The RL algorithm treats the edge‑weight configuration of the graph as the environment state. A policy network receives the current weight vector and proposes an update; the reward is defined as the cosine similarity between the entropy vector produced by the current graph (via min‑cut calculations) and the target vector. A reward of 1 indicates perfect agreement, i.e., the target is inside the HEC and an exact graph realization has been found. If the maximal achievable reward is less than 1, the target lies outside the cone; the gradient of the reward then points toward the nearest facet, providing a data‑driven probe of yet‑unknown holographic entropy inequalities.
The paper first validates the method on the N = 3 case, where the HEC is completely characterized by subadditivity (SA) and the monogamy of mutual information (MMI). Because the reward landscape can be computed analytically for this low‑dimensional setting, the authors compare the learned policy gradients with the exact analytical gradients. Starting from a target vector that violates MMI, the RL agent’s updates move the graph weights toward the MMI boundary, effectively “rediscovering’’ the inequality. This proof‑of‑concept demonstrates that the RL approach not only classifies vectors correctly but also yields physically meaningful gradient directions.

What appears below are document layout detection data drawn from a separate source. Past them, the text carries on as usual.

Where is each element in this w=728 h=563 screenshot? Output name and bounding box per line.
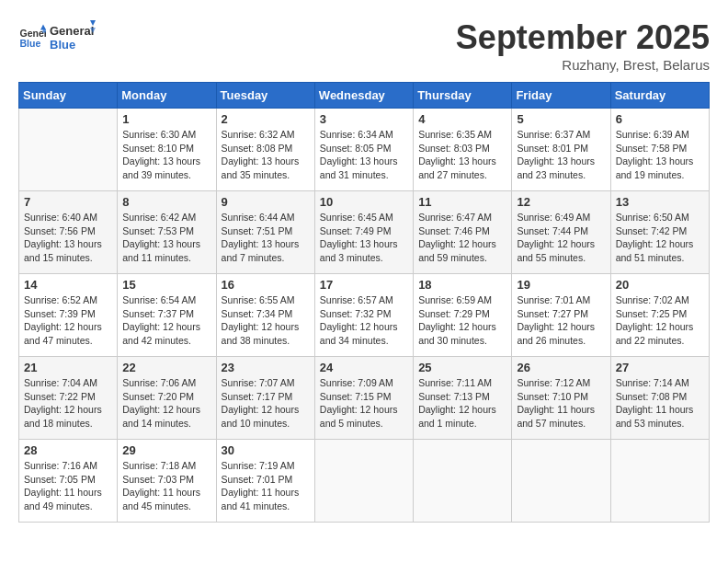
header-row: SundayMondayTuesdayWednesdayThursdayFrid… bbox=[19, 83, 710, 109]
logo: General Blue General Blue bbox=[18, 18, 96, 55]
header-day: Friday bbox=[512, 83, 610, 109]
calendar-cell: 25Sunrise: 7:11 AM Sunset: 7:13 PM Dayli… bbox=[414, 357, 512, 440]
day-info: Sunrise: 7:09 AM Sunset: 7:15 PM Dayligh… bbox=[320, 376, 408, 431]
day-info: Sunrise: 6:57 AM Sunset: 7:32 PM Dayligh… bbox=[320, 293, 408, 348]
calendar-cell: 6Sunrise: 6:39 AM Sunset: 7:58 PM Daylig… bbox=[610, 109, 709, 191]
day-number: 4 bbox=[418, 112, 506, 126]
day-number: 21 bbox=[24, 361, 112, 374]
svg-text:General: General bbox=[50, 24, 94, 38]
day-info: Sunrise: 6:52 AM Sunset: 7:39 PM Dayligh… bbox=[24, 293, 112, 348]
day-info: Sunrise: 6:50 AM Sunset: 7:42 PM Dayligh… bbox=[616, 211, 704, 265]
day-number: 15 bbox=[122, 278, 210, 292]
day-info: Sunrise: 6:39 AM Sunset: 7:58 PM Dayligh… bbox=[616, 128, 704, 182]
day-number: 14 bbox=[24, 278, 112, 292]
calendar-cell bbox=[414, 440, 512, 523]
header-day: Tuesday bbox=[216, 83, 314, 109]
day-info: Sunrise: 7:11 AM Sunset: 7:13 PM Dayligh… bbox=[418, 376, 506, 431]
title-block: September 2025 Ruzhany, Brest, Belarus bbox=[456, 18, 710, 73]
day-info: Sunrise: 6:32 AM Sunset: 8:08 PM Dayligh… bbox=[222, 128, 310, 182]
calendar-cell: 9Sunrise: 6:44 AM Sunset: 7:51 PM Daylig… bbox=[216, 191, 314, 274]
calendar-cell: 26Sunrise: 7:12 AM Sunset: 7:10 PM Dayli… bbox=[512, 357, 610, 440]
day-number: 19 bbox=[517, 278, 605, 292]
day-info: Sunrise: 6:44 AM Sunset: 7:51 PM Dayligh… bbox=[222, 211, 310, 265]
calendar-cell: 3Sunrise: 6:34 AM Sunset: 8:05 PM Daylig… bbox=[314, 109, 413, 191]
header-day: Wednesday bbox=[314, 83, 413, 109]
calendar-cell: 12Sunrise: 6:49 AM Sunset: 7:44 PM Dayli… bbox=[512, 191, 610, 274]
calendar-cell bbox=[314, 440, 413, 523]
calendar-cell bbox=[19, 109, 118, 191]
calendar-cell: 13Sunrise: 6:50 AM Sunset: 7:42 PM Dayli… bbox=[610, 191, 709, 274]
calendar-cell: 10Sunrise: 6:45 AM Sunset: 7:49 PM Dayli… bbox=[314, 191, 413, 274]
day-number: 17 bbox=[320, 278, 408, 292]
month-title: September 2025 bbox=[456, 18, 710, 57]
day-number: 12 bbox=[517, 195, 605, 209]
day-number: 20 bbox=[616, 278, 704, 292]
day-info: Sunrise: 7:06 AM Sunset: 7:20 PM Dayligh… bbox=[122, 376, 210, 431]
calendar-cell bbox=[610, 440, 709, 523]
calendar-cell bbox=[512, 440, 610, 523]
day-number: 5 bbox=[517, 112, 605, 126]
day-number: 11 bbox=[418, 195, 506, 209]
day-info: Sunrise: 7:14 AM Sunset: 7:08 PM Dayligh… bbox=[616, 376, 704, 431]
day-info: Sunrise: 7:12 AM Sunset: 7:10 PM Dayligh… bbox=[517, 376, 605, 431]
day-number: 16 bbox=[222, 278, 310, 292]
day-info: Sunrise: 6:34 AM Sunset: 8:05 PM Dayligh… bbox=[320, 128, 408, 182]
calendar-table: SundayMondayTuesdayWednesdayThursdayFrid… bbox=[18, 82, 710, 523]
calendar-cell: 1Sunrise: 6:30 AM Sunset: 8:10 PM Daylig… bbox=[118, 109, 216, 191]
day-number: 6 bbox=[616, 112, 704, 126]
calendar-cell: 17Sunrise: 6:57 AM Sunset: 7:32 PM Dayli… bbox=[314, 274, 413, 357]
day-info: Sunrise: 7:01 AM Sunset: 7:27 PM Dayligh… bbox=[517, 293, 605, 348]
day-number: 10 bbox=[320, 195, 408, 209]
day-number: 8 bbox=[122, 195, 210, 209]
day-info: Sunrise: 7:16 AM Sunset: 7:05 PM Dayligh… bbox=[24, 459, 112, 513]
day-number: 1 bbox=[122, 112, 210, 126]
day-number: 29 bbox=[122, 443, 210, 457]
header-day: Sunday bbox=[19, 83, 118, 109]
day-info: Sunrise: 6:37 AM Sunset: 8:01 PM Dayligh… bbox=[517, 128, 605, 182]
location: Ruzhany, Brest, Belarus bbox=[456, 57, 710, 73]
calendar-week-row: 28Sunrise: 7:16 AM Sunset: 7:05 PM Dayli… bbox=[19, 440, 710, 523]
day-number: 25 bbox=[418, 361, 506, 374]
day-number: 18 bbox=[418, 278, 506, 292]
calendar-cell: 28Sunrise: 7:16 AM Sunset: 7:05 PM Dayli… bbox=[19, 440, 118, 523]
calendar-cell: 4Sunrise: 6:35 AM Sunset: 8:03 PM Daylig… bbox=[414, 109, 512, 191]
day-info: Sunrise: 6:40 AM Sunset: 7:56 PM Dayligh… bbox=[24, 211, 112, 265]
calendar-cell: 16Sunrise: 6:55 AM Sunset: 7:34 PM Dayli… bbox=[216, 274, 314, 357]
day-number: 23 bbox=[222, 361, 310, 374]
day-info: Sunrise: 6:55 AM Sunset: 7:34 PM Dayligh… bbox=[222, 293, 310, 348]
day-number: 3 bbox=[320, 112, 408, 126]
calendar-cell: 18Sunrise: 6:59 AM Sunset: 7:29 PM Dayli… bbox=[414, 274, 512, 357]
header-day: Monday bbox=[118, 83, 216, 109]
logo-icon: General Blue bbox=[18, 23, 46, 51]
calendar-cell: 7Sunrise: 6:40 AM Sunset: 7:56 PM Daylig… bbox=[19, 191, 118, 274]
day-number: 24 bbox=[320, 361, 408, 374]
calendar-cell: 27Sunrise: 7:14 AM Sunset: 7:08 PM Dayli… bbox=[610, 357, 709, 440]
calendar-cell: 15Sunrise: 6:54 AM Sunset: 7:37 PM Dayli… bbox=[118, 274, 216, 357]
day-info: Sunrise: 7:07 AM Sunset: 7:17 PM Dayligh… bbox=[222, 376, 310, 431]
day-info: Sunrise: 6:35 AM Sunset: 8:03 PM Dayligh… bbox=[418, 128, 506, 182]
day-info: Sunrise: 7:02 AM Sunset: 7:25 PM Dayligh… bbox=[616, 293, 704, 348]
day-number: 9 bbox=[222, 195, 310, 209]
day-info: Sunrise: 6:47 AM Sunset: 7:46 PM Dayligh… bbox=[418, 211, 506, 265]
day-info: Sunrise: 6:59 AM Sunset: 7:29 PM Dayligh… bbox=[418, 293, 506, 348]
day-info: Sunrise: 6:30 AM Sunset: 8:10 PM Dayligh… bbox=[122, 128, 210, 182]
day-number: 30 bbox=[222, 443, 310, 457]
day-info: Sunrise: 7:18 AM Sunset: 7:03 PM Dayligh… bbox=[122, 459, 210, 513]
day-info: Sunrise: 7:04 AM Sunset: 7:22 PM Dayligh… bbox=[24, 376, 112, 431]
day-info: Sunrise: 7:19 AM Sunset: 7:01 PM Dayligh… bbox=[222, 459, 310, 513]
calendar-cell: 29Sunrise: 7:18 AM Sunset: 7:03 PM Dayli… bbox=[118, 440, 216, 523]
calendar-cell: 5Sunrise: 6:37 AM Sunset: 8:01 PM Daylig… bbox=[512, 109, 610, 191]
calendar-cell: 20Sunrise: 7:02 AM Sunset: 7:25 PM Dayli… bbox=[610, 274, 709, 357]
day-number: 13 bbox=[616, 195, 704, 209]
calendar-cell: 19Sunrise: 7:01 AM Sunset: 7:27 PM Dayli… bbox=[512, 274, 610, 357]
calendar-cell: 11Sunrise: 6:47 AM Sunset: 7:46 PM Dayli… bbox=[414, 191, 512, 274]
calendar-cell: 23Sunrise: 7:07 AM Sunset: 7:17 PM Dayli… bbox=[216, 357, 314, 440]
day-number: 27 bbox=[616, 361, 704, 374]
calendar-cell: 21Sunrise: 7:04 AM Sunset: 7:22 PM Dayli… bbox=[19, 357, 118, 440]
logo-svg: General Blue bbox=[50, 18, 96, 55]
calendar-cell: 2Sunrise: 6:32 AM Sunset: 8:08 PM Daylig… bbox=[216, 109, 314, 191]
day-number: 7 bbox=[24, 195, 112, 209]
calendar-cell: 24Sunrise: 7:09 AM Sunset: 7:15 PM Dayli… bbox=[314, 357, 413, 440]
calendar-cell: 8Sunrise: 6:42 AM Sunset: 7:53 PM Daylig… bbox=[118, 191, 216, 274]
page-header: General Blue General Blue September 2025… bbox=[18, 18, 710, 73]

The main application concerns the N = 6 subadditivity cone (SAC). Prior work identified 208 new extreme rays of the SAC that satisfy all known holographic entropy inequalities; among them, six “mystery” rays lacked any known graph realization. The authors train the same RL architecture (a three‑layer multilayer perceptron with ReLU activations, Adam optimizer, learning rate 1e‑4) on each of these six targets for up to one million steps, employing reward scaling, gradient clipping, and a “safe‑distance” constraint to maintain numerical stability.
The results are striking: three of the mystery rays admit exact graph realizations discovered by the RL agent, thereby confirming them as genuine extreme rays of the N = 6 HEC. For the remaining three, the best‑achieved reward stays below 0.97 despite extensive training, and no exact min‑cut match is found. This suggests that these three vectors lie outside the current HEC description, implying the existence of additional, as‑yet‑unknown holographic entropy inequalities at six parties.

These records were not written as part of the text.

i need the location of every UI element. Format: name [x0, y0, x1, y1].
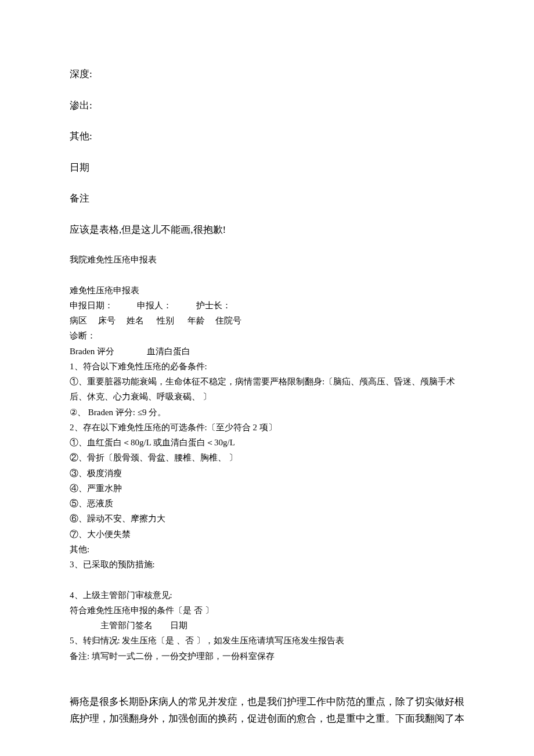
closing-paragraph: 褥疮是很多长期卧床病人的常见并发症，也是我们护理工作中防范的重点，除了切实做好根…	[70, 694, 464, 728]
section2-item7: ⑦、大小便失禁	[70, 527, 464, 542]
braden-row: Braden 评分 血清白蛋白	[70, 344, 464, 359]
report-row-1: 申报日期： 申报人： 护士长：	[70, 298, 464, 313]
section2-item2: ②、骨折〔股骨颈、骨盆、腰椎、胸椎、 〕	[70, 450, 464, 465]
section1-title: 1、符合以下难免性压疮的必备条件:	[70, 359, 464, 374]
section2-item3: ③、极度消瘦	[70, 466, 464, 481]
field-exudate: 渗出:	[70, 98, 464, 113]
section2-item6: ⑥、躁动不安、摩擦力大	[70, 511, 464, 526]
section3: 3、已采取的预防措施:	[70, 557, 464, 572]
diagnosis-label: 诊断：	[70, 328, 464, 343]
form2-title: 难免性压疮申报表	[70, 283, 464, 298]
section4-line2: 主管部门签名 日期	[70, 618, 464, 633]
section2-item1: ①、血红蛋白＜80g/L 或血清白蛋白＜30g/L	[70, 435, 464, 450]
section5: 5、转归情况: 发生压疮〔是 、否 〕，如发生压疮请填写压疮发生报告表	[70, 633, 464, 648]
section2-title: 2、存在以下难免性压疮的可选条件:〔至少符合 2 项〕	[70, 420, 464, 435]
field-date: 日期	[70, 160, 464, 175]
section2-other: 其他:	[70, 542, 464, 557]
field-depth: 深度:	[70, 67, 464, 82]
form1-title: 我院难免性压疮申报表	[70, 253, 464, 267]
apology-text: 应该是表格,但是这儿不能画,很抱歉!	[70, 222, 464, 237]
section1-item1: ①、重要脏器功能衰竭，生命体征不稳定，病情需要严格限制翻身:〔脑疝、颅高压、昏迷…	[70, 374, 464, 405]
section2-item5: ⑤、恶液质	[70, 496, 464, 511]
blank-line	[70, 572, 464, 587]
form-note: 备注: 填写时一式二份，一份交护理部，一份科室保存	[70, 649, 464, 664]
field-other: 其他:	[70, 129, 464, 144]
section1-item2: ②、 Braden 评分: ≤9 分。	[70, 405, 464, 420]
section4-line1: 符合难免性压疮申报的条件〔是 否 〕	[70, 603, 464, 618]
report-row-2: 病区 床号 姓名 性别 年龄 住院号	[70, 313, 464, 328]
document-page: 深度: 渗出: 其他: 日期 备注 应该是表格,但是这儿不能画,很抱歉! 我院难…	[0, 0, 534, 756]
section2-item4: ④、严重水肿	[70, 481, 464, 496]
field-remarks: 备注	[70, 191, 464, 206]
section4-title: 4、上级主管部门审核意见:	[70, 588, 464, 603]
form2-block: 难免性压疮申报表 申报日期： 申报人： 护士长： 病区 床号 姓名 性别 年龄 …	[70, 283, 464, 664]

Technical contributions include: (i) a clear formulation of the reward function that simultaneously serves as a classifier and a gradient‑based facet locator; (ii) a gradient‑constrained movement algorithm that respects a “safe distance’’ from the boundary to avoid unstable updates; (iii) quantitative analysis of sample complexity, showing how the signal‑to‑noise ratio and number of training episodes affect convergence. The authors also release their code (GitHub link) and provide extensive supplementary material, such as analytical derivations for the symmetric N = 3 case and detailed hyper‑parameter studies.
In the discussion, the authors argue that RL offers a scalable, automated tool for exploring the combinatorial explosion inherent in higher‑party HEC studies. They propose future extensions such as graph‑neural‑network policies, multi‑agent cooperation, and facet‑specific reward shaping to target particular conjectured inequalities. Moreover, the methodology could be adapted to other entropy‑cone problems, including the full quantum entropy cone, by replacing the min‑cut oracle with appropriate quantum entropy estimators.

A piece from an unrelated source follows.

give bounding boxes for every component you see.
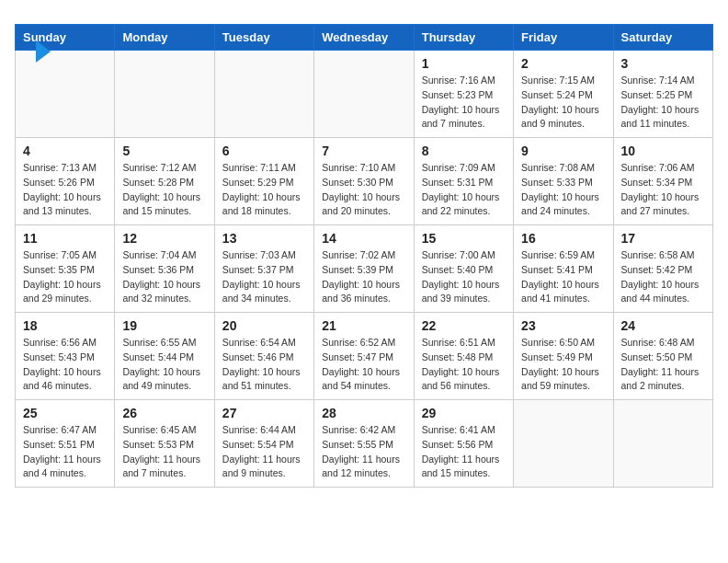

Overall, the paper demonstrates that a relatively simple vanilla policy‑gradient RL algorithm can effectively navigate the high‑dimensional space of graph realizations, correctly classify entropy vectors, and uncover new structural information about the holographic entropy cone. The discovery that half of the previously “mystery’’ extreme rays are realizable while the other half likely require new inequalities constitutes a concrete advance in our understanding of holographic entanglement structure.